*EXERCISE DESCRIPTION*
Search the data for the string "Clinic" and copy each line where it turns up.

*MATERIAL FOR THIS EXERCISE*

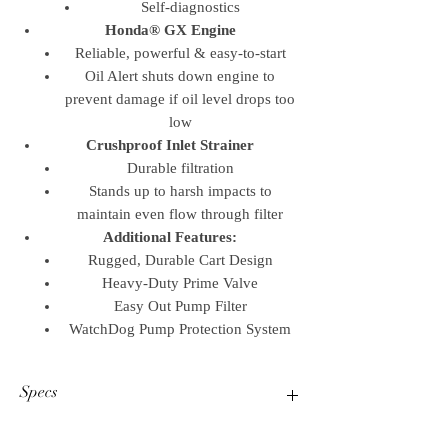
Self-diagnostics
Honda® GX Engine
Reliable, powerful & easy-to-start
Oil Alert shuts down engine to
prevent damage if oil level drops too
low
Crushproof Inlet Strainer
Durable filtration
Stands up to harsh impacts to
maintain even flow through filter
Additional Features:
Rugged, Durable Cart Design
Heavy-Duty Prime Valve
Easy Out Pump Filter
WatchDog Pump Protection System
Specs
Operational Specifications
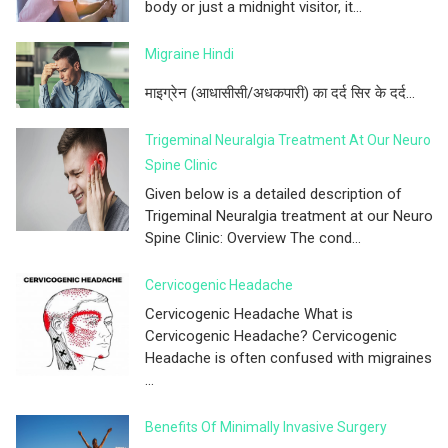
body or just a midnight visitor, it...
Migraine Hindi
माइग्रेन (आधासीसी/अधकपारी) का दर्द सिर के दर्द...
Trigeminal Neuralgia Treatment At Our Neuro
Spine Clinic
Given below is a detailed description of
Trigeminal Neuralgia treatment at our Neuro
Spine Clinic: Overview The cond...
Cervicogenic Headache
Cervicogenic Headache What is
Cervicogenic Headache? Cervicogenic
Headache is often confused with migraines
...
Benefits Of Minimally Invasive Surgery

*OUTPUT FOR THIS TASK*
Spine Clinic
Spine Clinic: Overview The cond...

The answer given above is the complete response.